▸ Problem statement: Scan the material for the word "Mrđa", and copy each line where it shows up.

****************************************

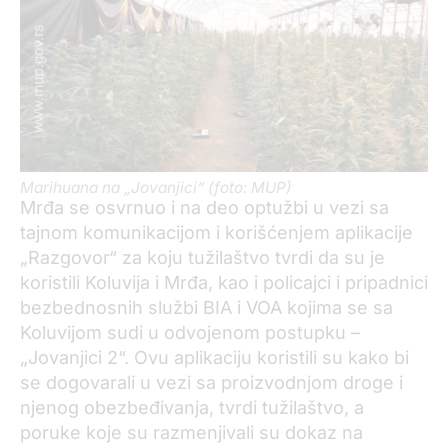
Marihuana na „Jovanjici“ (foto: MUP)
Mrđa se osvrnuo i na deo optužbi u vezi sa
tajnom komunikacijom i korišćenjem aplikacije
„Razgovor“ za koju tužilaštvo tvrdi da su je
koristili Koluvija i Mrđa, kao i policajci i pripadnici
bezbednosnih službi BIA i VOA kojima se sa
Koluvijom sudi u odvojenom postupku –
„Jovanjici 2“. Ovu aplikaciju koristili su kako bi
se dogovarali u vezi sa proizvodnjom droge i
njenog obezbeđivanja, tvrdi tužilaštvo, a
poruke koje su razmenjivali su dokaz na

****************************************

▸ Task response:
Mrđa se osvrnuo i na deo optužbi u vezi sa
koristili Koluvija i Mrđa, kao i policajci i pripadnici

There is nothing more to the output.